▶ _Goal of the exercise_
Your response should consist solely of the lines from the one containing "Steuerung komplett ausschalten, etwa in den" through the final line of the entries, repeated exactly.

▶ _Data for this exercise_
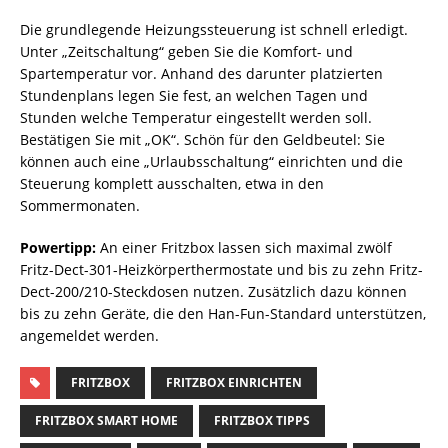
Die grundlegende Heizungssteuerung ist schnell erledigt.
Unter „Zeitschaltung“ geben Sie die Komfort- und
Spartemperatur vor. Anhand des darunter platzierten
Stundenplans legen Sie fest, an welchen Tagen und
Stunden welche Temperatur eingestellt werden soll.
Bestätigen Sie mit „OK“. Schön für den Geldbeutel: Sie
können auch eine „Urlaubsschaltung“ einrichten und die
Steuerung komplett ausschalten, etwa in den
Sommermonaten.
Powertipp:
An einer Fritzbox lassen sich maximal zwölf
Fritz-Dect-301-Heizkörperthermostate und bis zu zehn Fritz-
Dect-200/210-Steckdosen nutzen. Zusätzlich dazu können
bis zu zehn Geräte, die den Han-Fun-Standard unterstützen,
angemeldet werden.
FRITZBOX
FRITZBOX EINRICHTEN
FRITZBOX SMART HOME
FRITZBOX TIPPS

▶ _Task answer_
Steuerung komplett ausschalten, etwa in den
Sommermonaten.
Powertipp:
An einer Fritzbox lassen sich maximal zwölf
Fritz-Dect-301-Heizkörperthermostate und bis zu zehn Fritz-
Dect-200/210-Steckdosen nutzen. Zusätzlich dazu können
bis zu zehn Geräte, die den Han-Fun-Standard unterstützen,
angemeldet werden.
FRITZBOX
FRITZBOX EINRICHTEN
FRITZBOX SMART HOME
FRITZBOX TIPPS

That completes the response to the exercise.